__To do__
Every line that holds the word "agosto" needs to be copied from the data below.

(Records contained in a dataset)
= Beginning of Section =

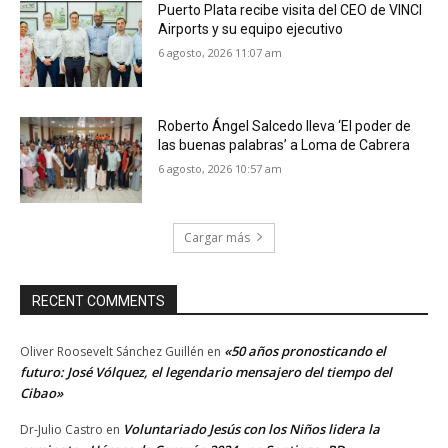
Puerto Plata recibe visita del CEO de VINCI
Airports y su equipo ejecutivo
6 agosto, 2026 11:07 am
Roberto Ángel Salcedo lleva ‘El poder de
las buenas palabras’ a Loma de Cabrera
6 agosto, 2026 10:57 am
Cargar más
RECENT COMMENTS
«50 años pronosticando el
Oliver Roosevelt Sánchez Guillén
en
futuro: José Vólquez, el legendario mensajero del tiempo del
Cibao»
Voluntariado Jesús con los Niños lidera la
Dr-Julio Castro
en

= End of Section =

__Problem solution__
6 agosto, 2026 11:07 am
6 agosto, 2026 10:57 am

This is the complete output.